╭─ Information shown

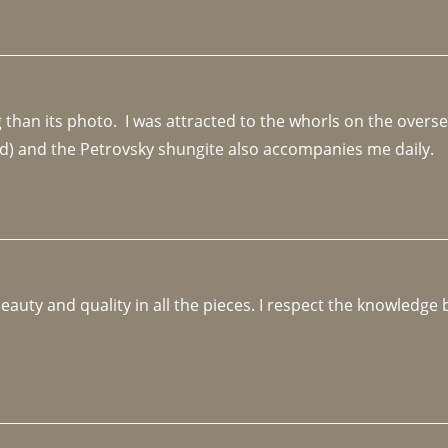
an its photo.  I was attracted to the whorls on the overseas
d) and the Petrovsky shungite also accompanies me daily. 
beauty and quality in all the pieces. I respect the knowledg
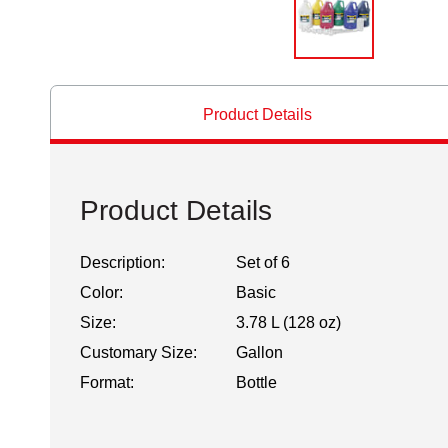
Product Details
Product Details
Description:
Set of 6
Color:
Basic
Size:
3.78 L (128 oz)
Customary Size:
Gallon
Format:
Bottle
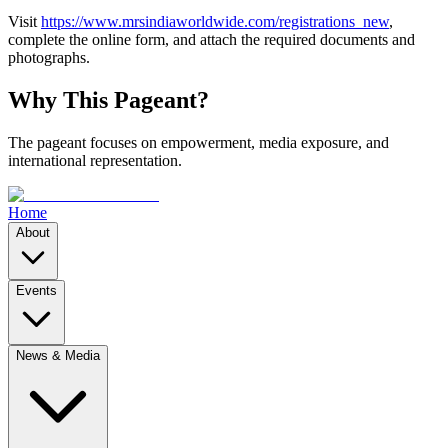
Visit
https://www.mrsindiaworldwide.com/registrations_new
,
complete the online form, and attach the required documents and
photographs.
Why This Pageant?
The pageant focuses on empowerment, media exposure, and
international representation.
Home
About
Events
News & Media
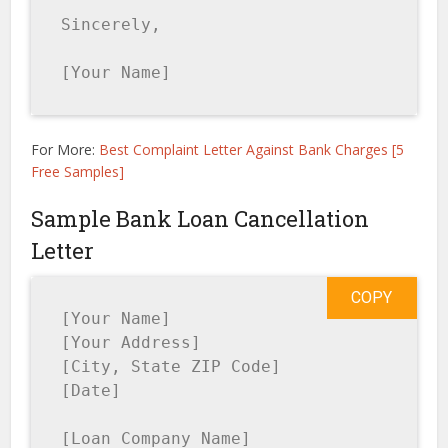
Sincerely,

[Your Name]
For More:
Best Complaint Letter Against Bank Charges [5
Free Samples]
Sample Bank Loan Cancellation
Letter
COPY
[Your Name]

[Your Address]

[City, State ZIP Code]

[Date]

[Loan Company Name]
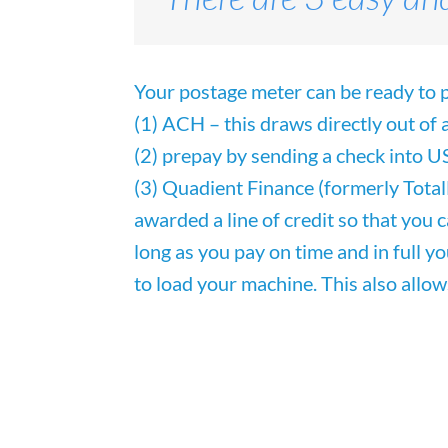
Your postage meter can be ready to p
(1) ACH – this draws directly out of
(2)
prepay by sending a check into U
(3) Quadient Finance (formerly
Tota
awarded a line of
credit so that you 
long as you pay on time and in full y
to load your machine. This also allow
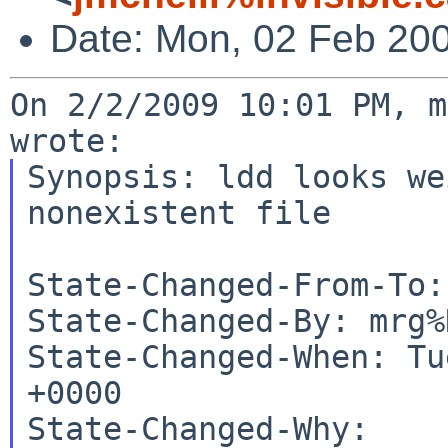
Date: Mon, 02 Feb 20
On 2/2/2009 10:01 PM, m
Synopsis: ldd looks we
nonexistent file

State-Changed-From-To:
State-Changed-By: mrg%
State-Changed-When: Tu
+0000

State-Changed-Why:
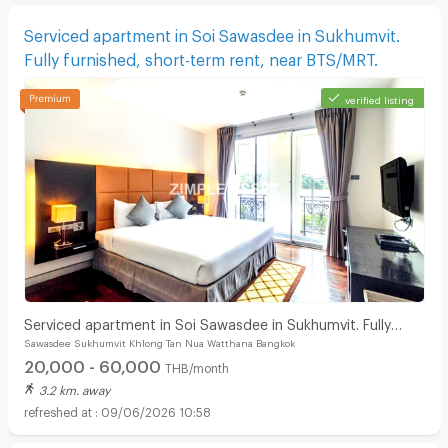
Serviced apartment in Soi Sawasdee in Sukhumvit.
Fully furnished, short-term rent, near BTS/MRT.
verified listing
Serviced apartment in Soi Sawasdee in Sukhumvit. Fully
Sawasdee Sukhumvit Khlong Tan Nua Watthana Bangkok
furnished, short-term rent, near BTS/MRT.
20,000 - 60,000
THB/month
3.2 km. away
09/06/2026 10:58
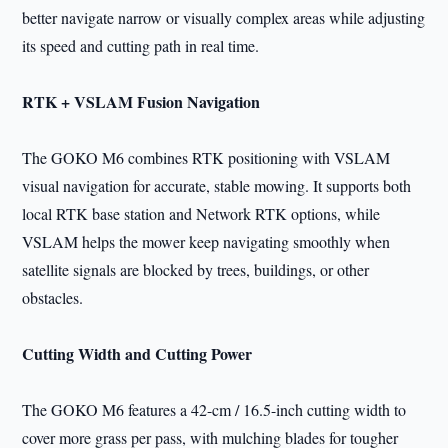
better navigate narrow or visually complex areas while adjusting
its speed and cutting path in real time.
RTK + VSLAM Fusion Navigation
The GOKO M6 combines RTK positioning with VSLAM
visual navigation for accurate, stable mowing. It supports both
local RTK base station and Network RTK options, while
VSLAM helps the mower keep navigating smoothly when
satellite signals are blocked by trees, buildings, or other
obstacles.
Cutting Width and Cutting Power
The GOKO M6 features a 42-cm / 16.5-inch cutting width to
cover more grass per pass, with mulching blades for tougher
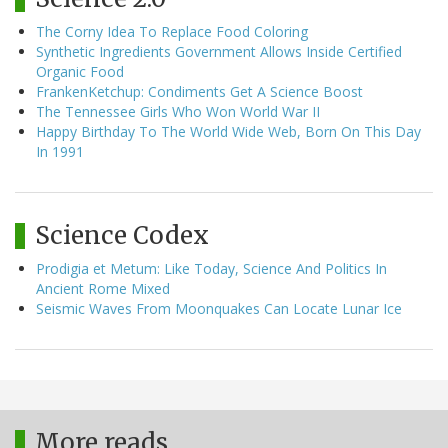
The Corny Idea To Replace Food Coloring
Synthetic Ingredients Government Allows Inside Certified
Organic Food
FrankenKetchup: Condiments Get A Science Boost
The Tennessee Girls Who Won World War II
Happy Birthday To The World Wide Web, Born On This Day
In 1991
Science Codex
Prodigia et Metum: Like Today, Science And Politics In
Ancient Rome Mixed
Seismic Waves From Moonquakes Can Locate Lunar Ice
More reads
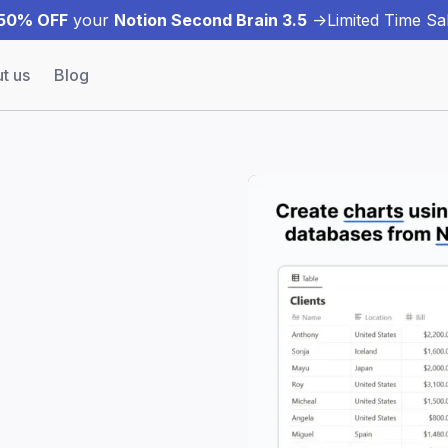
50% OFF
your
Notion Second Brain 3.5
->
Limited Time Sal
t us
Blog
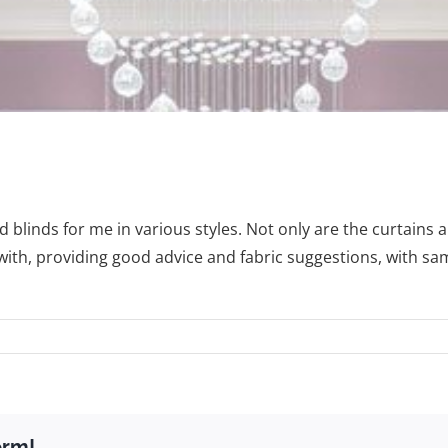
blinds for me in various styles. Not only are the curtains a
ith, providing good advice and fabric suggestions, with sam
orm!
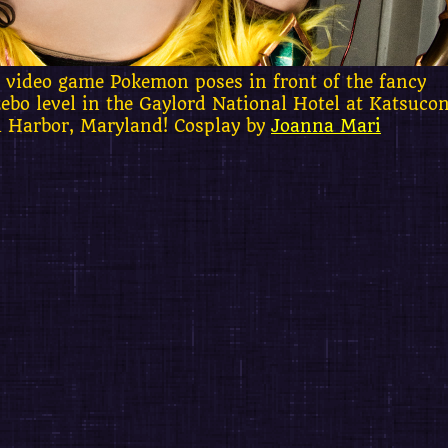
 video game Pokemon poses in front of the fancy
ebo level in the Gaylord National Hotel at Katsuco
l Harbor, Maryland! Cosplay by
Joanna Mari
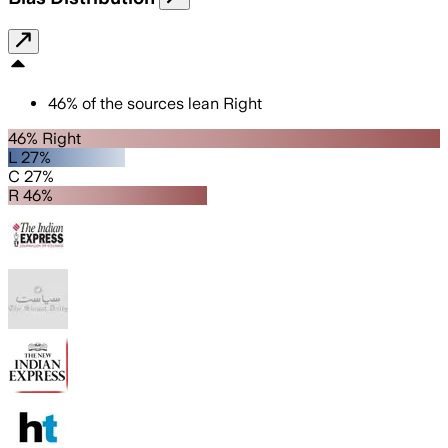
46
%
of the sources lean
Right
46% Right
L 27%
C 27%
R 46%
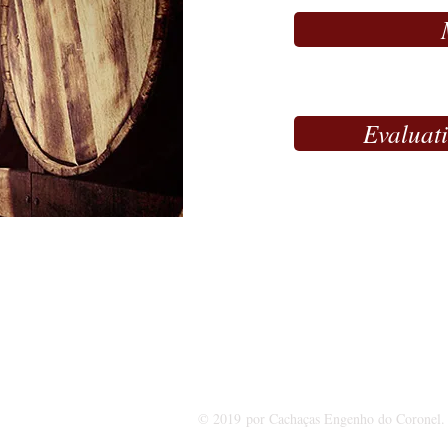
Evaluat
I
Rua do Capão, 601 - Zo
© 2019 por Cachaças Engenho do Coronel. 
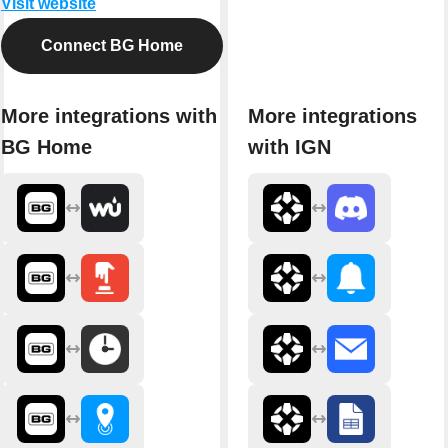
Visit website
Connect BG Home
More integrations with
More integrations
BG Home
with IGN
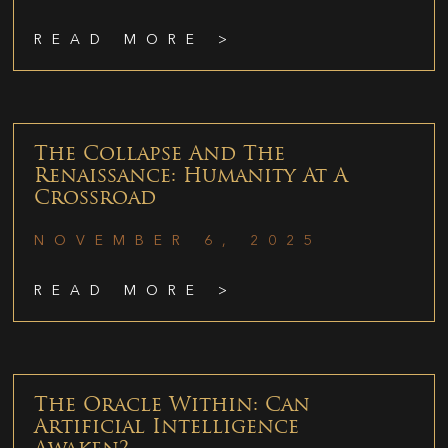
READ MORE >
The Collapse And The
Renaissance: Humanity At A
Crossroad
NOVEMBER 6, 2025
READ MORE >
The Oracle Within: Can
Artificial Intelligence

╰─
╭─ Information shown

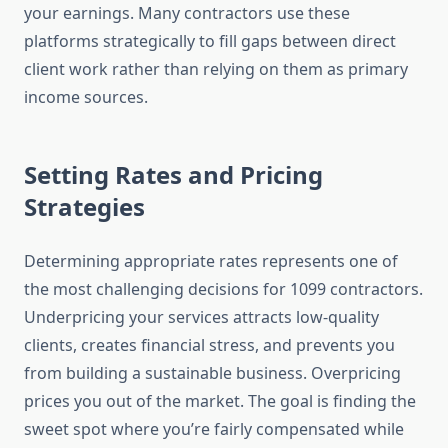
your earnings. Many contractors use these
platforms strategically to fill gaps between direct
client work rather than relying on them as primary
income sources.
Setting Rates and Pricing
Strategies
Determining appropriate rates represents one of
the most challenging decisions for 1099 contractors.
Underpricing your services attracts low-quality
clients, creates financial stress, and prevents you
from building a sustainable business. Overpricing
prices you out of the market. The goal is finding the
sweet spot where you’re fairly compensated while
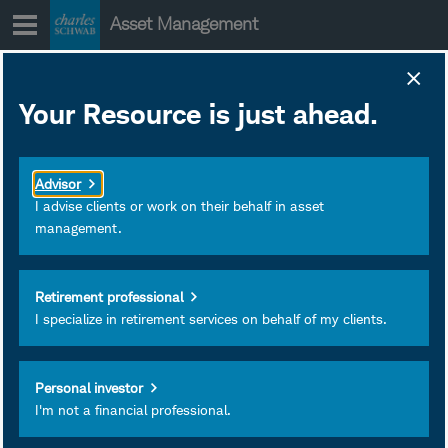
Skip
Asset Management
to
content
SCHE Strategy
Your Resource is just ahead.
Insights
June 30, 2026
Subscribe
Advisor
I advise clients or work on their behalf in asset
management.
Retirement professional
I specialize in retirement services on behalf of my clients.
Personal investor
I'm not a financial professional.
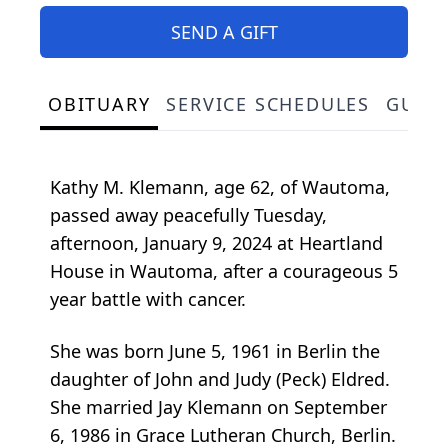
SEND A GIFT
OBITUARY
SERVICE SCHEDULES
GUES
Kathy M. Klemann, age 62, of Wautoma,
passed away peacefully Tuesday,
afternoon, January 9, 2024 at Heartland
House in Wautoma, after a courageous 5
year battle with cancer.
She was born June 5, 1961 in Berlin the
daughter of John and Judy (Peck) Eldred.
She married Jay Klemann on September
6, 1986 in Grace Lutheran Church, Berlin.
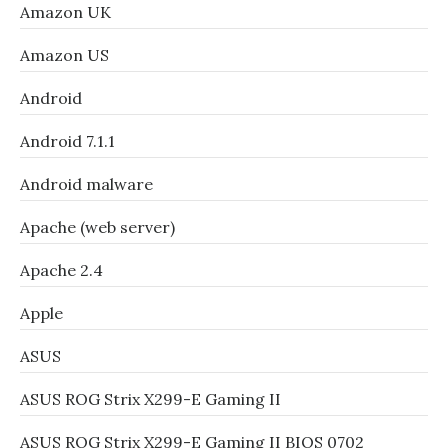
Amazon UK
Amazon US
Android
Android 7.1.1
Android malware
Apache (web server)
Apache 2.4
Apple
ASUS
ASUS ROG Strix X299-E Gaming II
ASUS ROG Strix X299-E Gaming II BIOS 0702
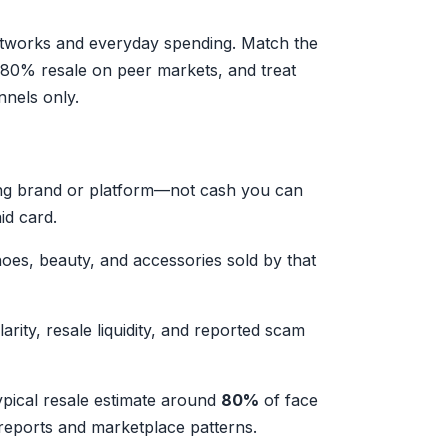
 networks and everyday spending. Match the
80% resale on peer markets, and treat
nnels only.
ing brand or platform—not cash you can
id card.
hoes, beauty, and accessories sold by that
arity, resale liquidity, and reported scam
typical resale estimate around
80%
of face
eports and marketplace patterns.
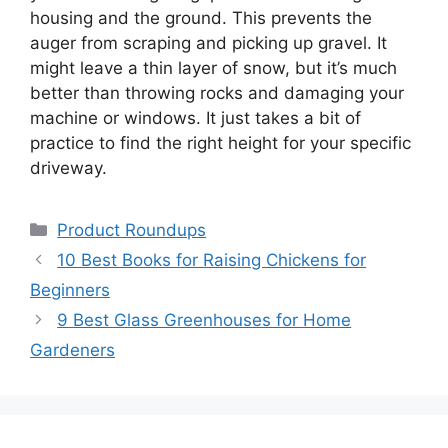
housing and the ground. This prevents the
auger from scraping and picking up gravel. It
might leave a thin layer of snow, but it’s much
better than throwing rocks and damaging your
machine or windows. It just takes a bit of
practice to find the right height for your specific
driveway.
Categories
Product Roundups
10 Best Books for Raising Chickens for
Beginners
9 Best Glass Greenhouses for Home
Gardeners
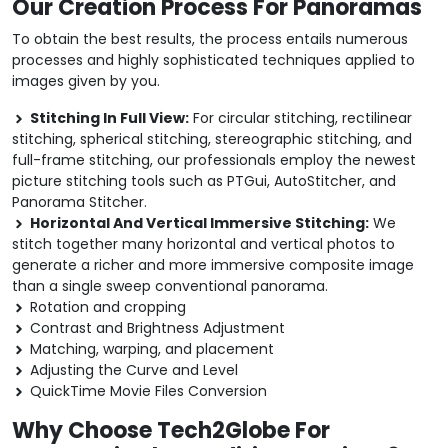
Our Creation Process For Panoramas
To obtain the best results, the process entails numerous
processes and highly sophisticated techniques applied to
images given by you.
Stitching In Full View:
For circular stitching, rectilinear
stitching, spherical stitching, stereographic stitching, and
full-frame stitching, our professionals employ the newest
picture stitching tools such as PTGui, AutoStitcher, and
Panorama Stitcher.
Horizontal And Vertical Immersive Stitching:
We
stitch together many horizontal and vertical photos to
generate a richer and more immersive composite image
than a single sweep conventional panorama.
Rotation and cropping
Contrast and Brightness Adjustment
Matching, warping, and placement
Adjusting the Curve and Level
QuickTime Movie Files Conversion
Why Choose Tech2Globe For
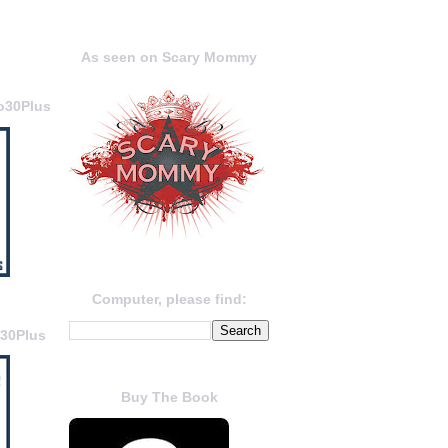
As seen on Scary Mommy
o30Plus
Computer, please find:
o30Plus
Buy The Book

╰─

__Task__. Count each line of the data where the word "apartment" appears, then reply with the total only.

__Answer for the task__. 2